(Collected data)
[Start of Attachment]
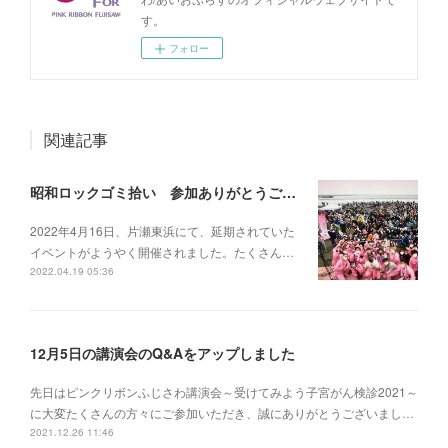
す。
フォロー
関連記事
昭和ロックゴミ拾い 参加ありがとうございました！
2022年4月16日、片瀬東浜にて、延期されていた
イベントがようやく開催されました。たくさん…
2022.04.19 05:36
12月5日の講演会のQ&Aをアップしました
先日はピンクリボンふじさわ講演会～受けてみよう子宮がん検診2021～
に大変たくさんの方々にご参加いただき、誠にありがとうございまし…
2021.12.26 11:46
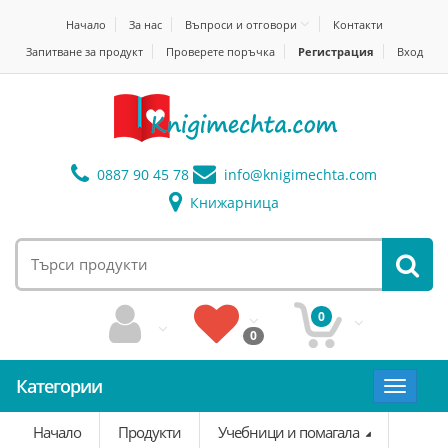
Начало
За нас
Въпроси и отговори
Контакти
Запитване за продукт
Проверете поръчка
Регистрация
Вход
0887 90 45 78
info@
knigimechta.com
Книжарница
0
0
Категории
Toggle
navigat
Начало
Продукти
Учебници и помагала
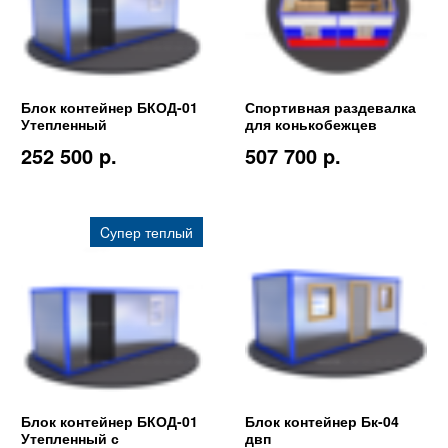
Блок контейнер БКОД-01
Спортивная раздевалка
Утепленный
для конькобежцев
252 500 p.
507 700 p.
Cупер теплый
Блок контейнер БКОД-01
Блок контейнер Бк-04
Утепленный с
двп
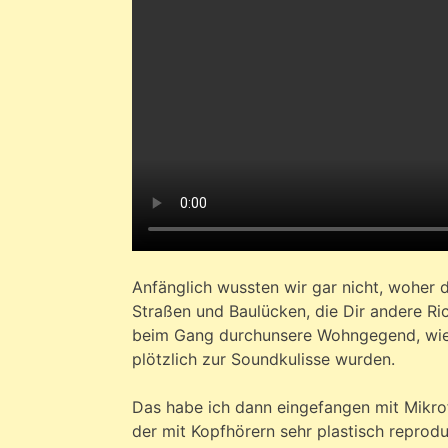
Anfänglich wussten wir gar nicht, woher 
Straßen und Baulücken, die Dir andere 
beim Gang durchunsere Wohngegend, wie a
plötzlich zur Soundkulisse wurden.
Das habe ich dann eingefangen mit Mikrof
der mit Kopfhörern sehr plastisch reprod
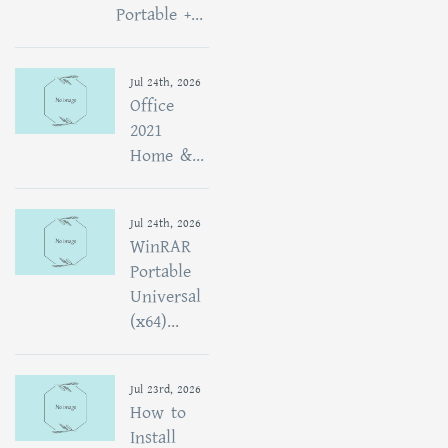
Portable +...
Jul 24th, 2026
Office
2021
Home &...
Jul 24th, 2026
WinRAR
Portable
Universal
(x64)...
Jul 23rd, 2026
How to
Install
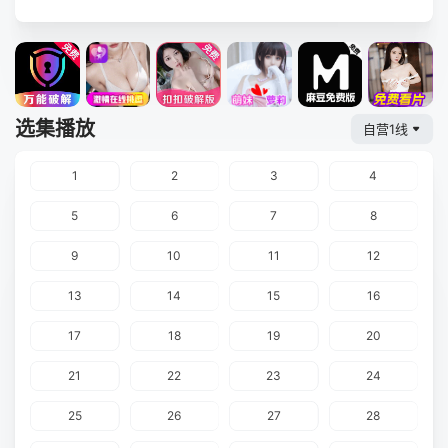
选集播放
自营1线
1
2
3
4
5
6
7
8
9
10
11
12
13
14
15
16
17
18
19
20
21
22
23
24
25
26
27
28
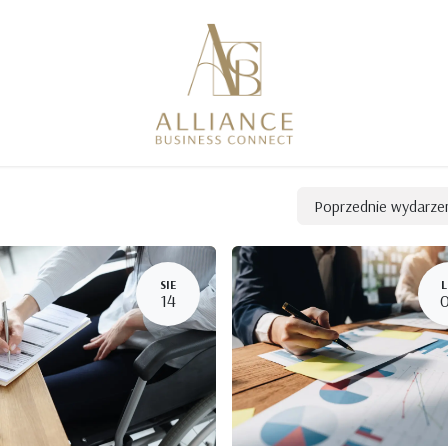
Poprzednie wydarze
SIE
L
14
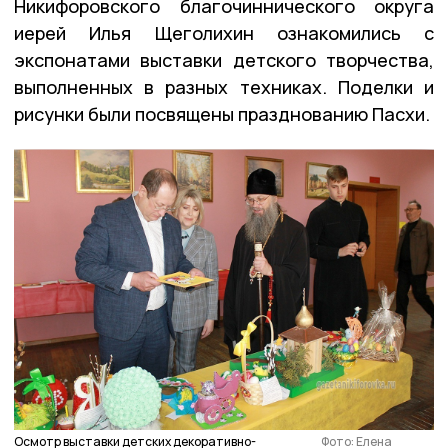
Никифоровского благочиннического округа
иерей Илья Щеголихин ознакомились с
экспонатами выставки детского творчества,
выполненных в разных техниках. Поделки и
рисунки были посвящены празднованию Пасхи.
Осмотр выставки детских декоративно-
Фото: Елена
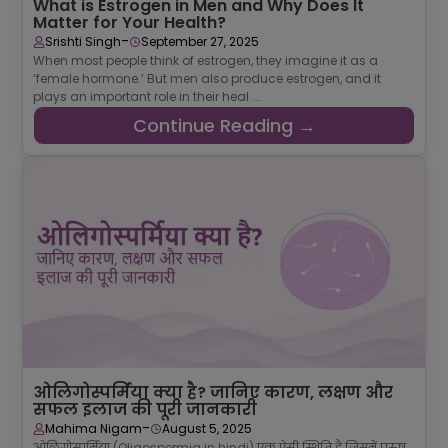
What is Estrogen in Men and Why Does It
Matter for Your Health?
-
Srishti Singh
September 27, 2025
When most people think of estrogen, they imagine it as a
‘female hormone.’ But men also produce estrogen, and it
plays an important role in their heal ...
Continue Reading →
ओलिगोस्पर्मिया क्या है? जानिए कारण, लक्षण और
सफल इलाज की पूरी जानकारी
-
Mahima Nigam
August 5, 2025
ओलिगोस्पर्मिया (Oligospermia in hindi) एक ऐसी स्थिति है जिसमें पुरुष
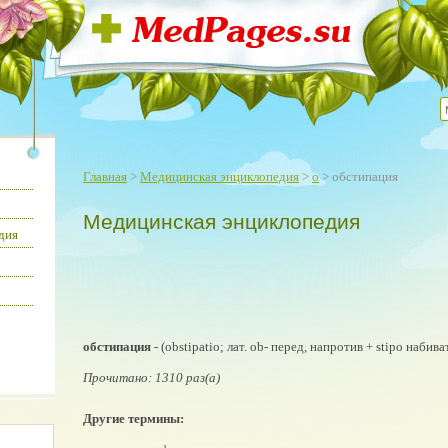
Главная
>
Медицинская энциклопедия
>
о
> обстипация
Медицинская энциклопедия
дия
обстипация
- (obstipatio; лат. ob- перед, напротив + stipo набив
Прочитано: 1310 раз(а)
Другие термины:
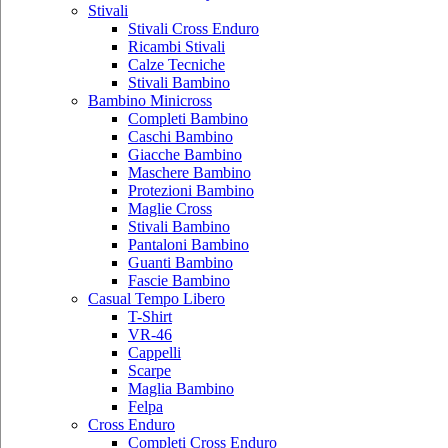
Stivali
Stivali Cross Enduro
Ricambi Stivali
Calze Tecniche
Stivali Bambino
Bambino Minicross
Completi Bambino
Caschi Bambino
Giacche Bambino
Maschere Bambino
Protezioni Bambino
Maglie Cross
Stivali Bambino
Pantaloni Bambino
Guanti Bambino
Fascie Bambino
Casual Tempo Libero
T-Shirt
VR-46
Cappelli
Scarpe
Maglia Bambino
Felpa
Cross Enduro
Completi Cross Enduro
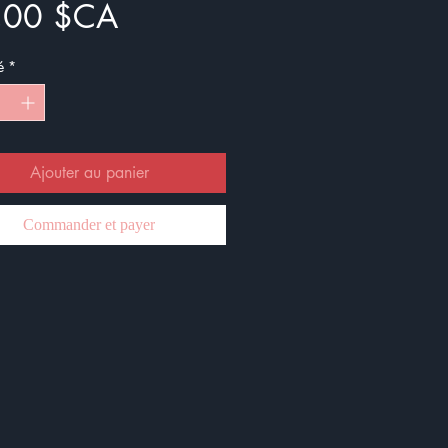
Prix
,00 $CA
é
*
Ajouter au panier
Commander et payer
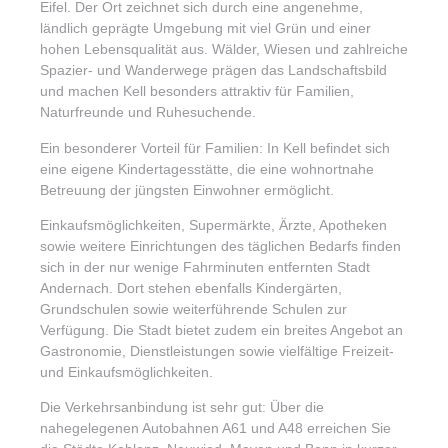
Eifel. Der Ort zeichnet sich durch eine angenehme,
ländlich geprägte Umgebung mit viel Grün und einer
hohen Lebensqualität aus. Wälder, Wiesen und zahlreiche
Spazier- und Wanderwege prägen das Landschaftsbild
und machen Kell besonders attraktiv für Familien,
Naturfreunde und Ruhesuchende.
Ein besonderer Vorteil für Familien: In Kell befindet sich
eine eigene Kindertagesstätte, die eine wohnortnahe
Betreuung der jüngsten Einwohner ermöglicht.
Einkaufsmöglichkeiten, Supermärkte, Ärzte, Apotheken
sowie weitere Einrichtungen des täglichen Bedarfs finden
sich in der nur wenige Fahrminuten entfernten Stadt
Andernach. Dort stehen ebenfalls Kindergärten,
Grundschulen sowie weiterführende Schulen zur
Verfügung. Die Stadt bietet zudem ein breites Angebot an
Gastronomie, Dienstleistungen sowie vielfältige Freizeit-
und Einkaufsmöglichkeiten.
Die Verkehrsanbindung ist sehr gut: Über die
nahegelegenen Autobahnen A61 und A48 erreichen Sie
[End of Attachment]
EXERCISE AIM – Some lines in the data above hold the string "Enduro". Find and copy each of them.

THE ANSWER –
Stivali Cross Enduro
Cross Enduro
Completi Cross Enduro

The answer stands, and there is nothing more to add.